### TASK OBJECTIVE
Reproduce exactly the lines that run from the start of the records below to the line with "Image resolution: width=1568", inclusive.

▼▼▼

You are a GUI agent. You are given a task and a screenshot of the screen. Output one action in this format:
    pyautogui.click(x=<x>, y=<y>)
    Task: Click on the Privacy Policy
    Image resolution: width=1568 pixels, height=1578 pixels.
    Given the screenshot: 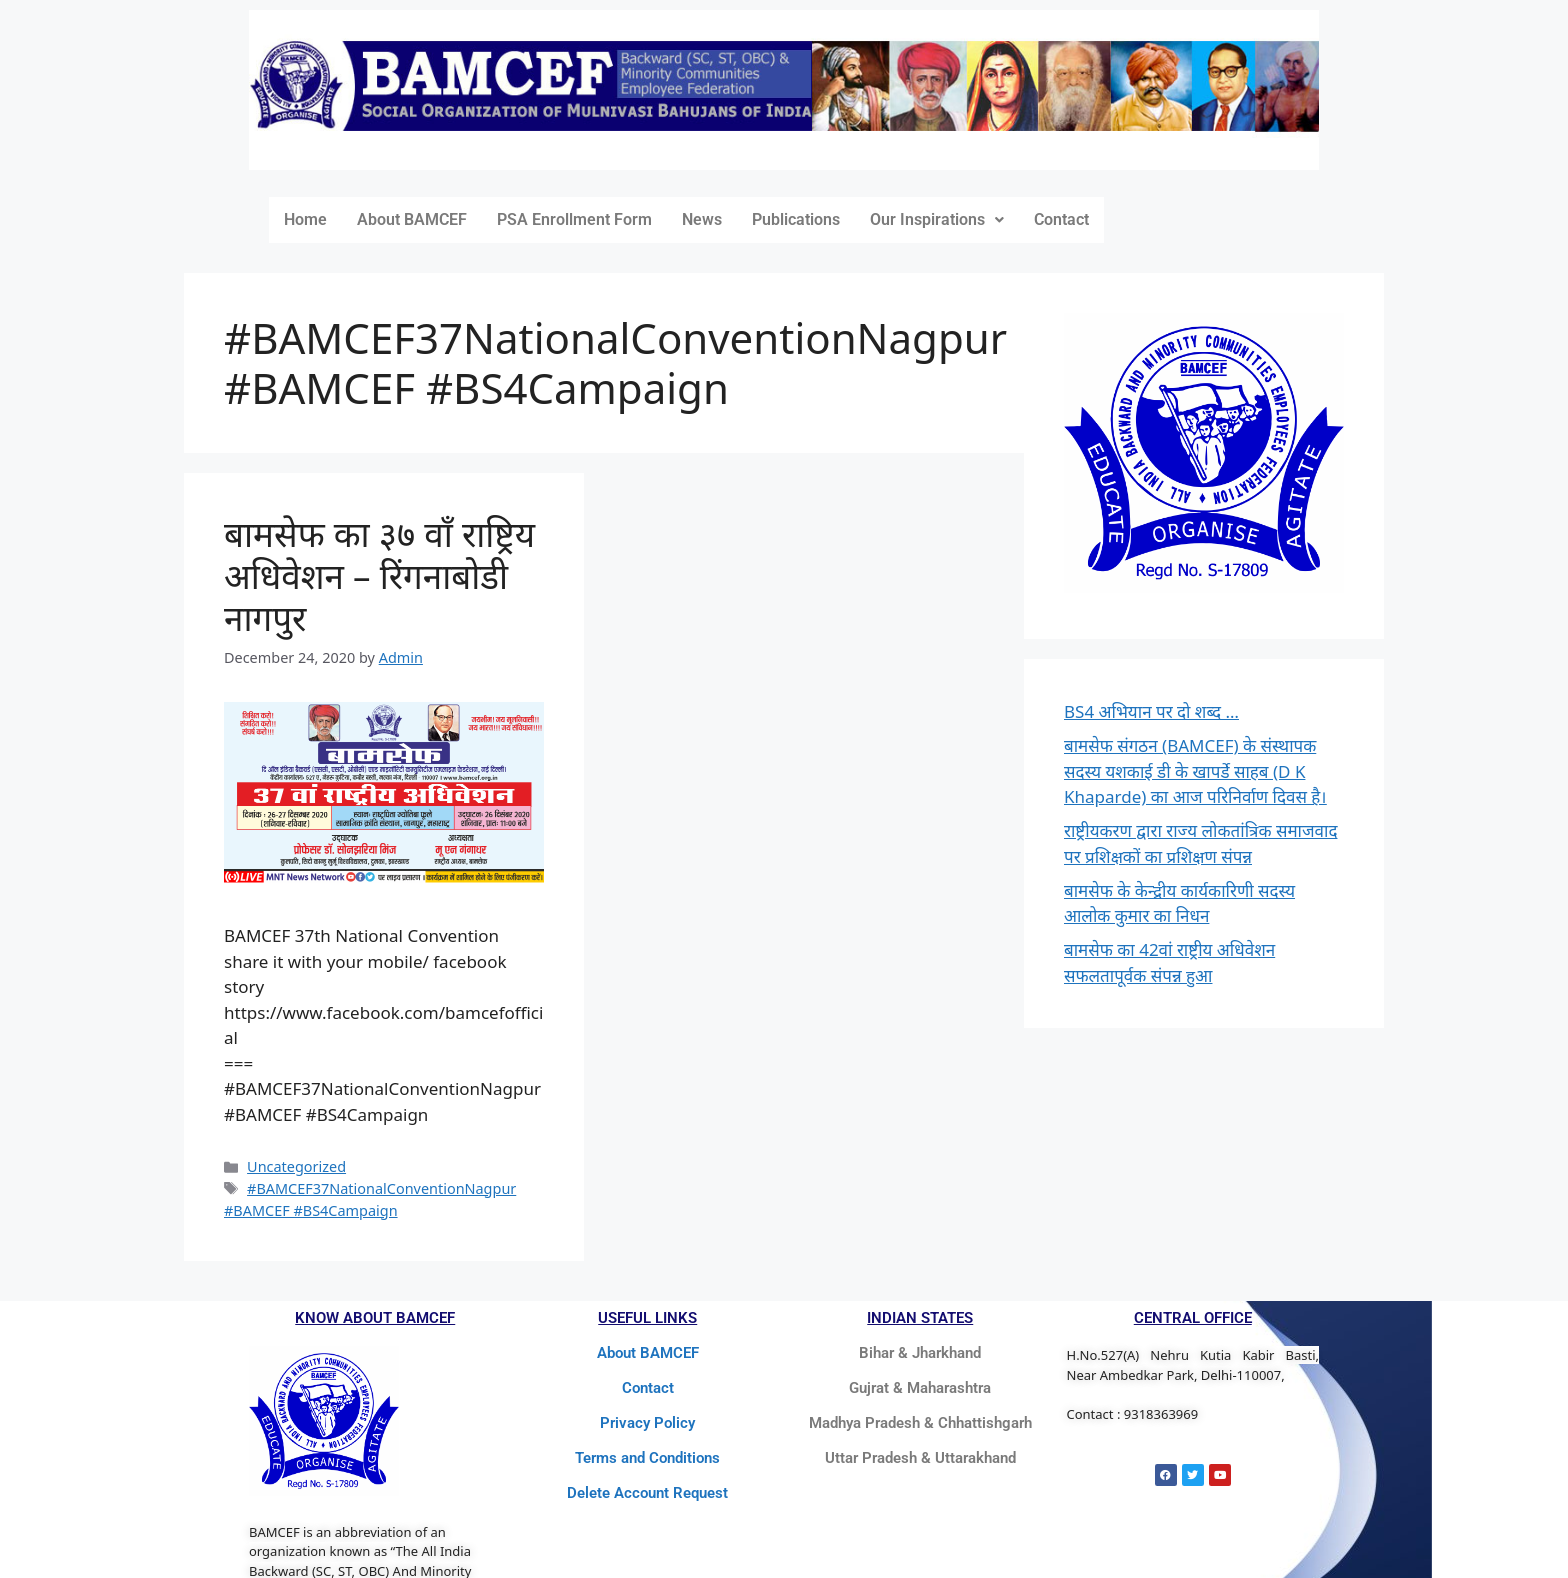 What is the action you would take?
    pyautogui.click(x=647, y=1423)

▲▲▲

### EXERCISE RESULT
You are a GUI agent. You are given a task and a screenshot of the screen. Output one action in this format:
    pyautogui.click(x=<x>, y=<y>)
    Task: Click on the Privacy Policy
    Image resolution: width=1568 pixels, height=1578 pixels.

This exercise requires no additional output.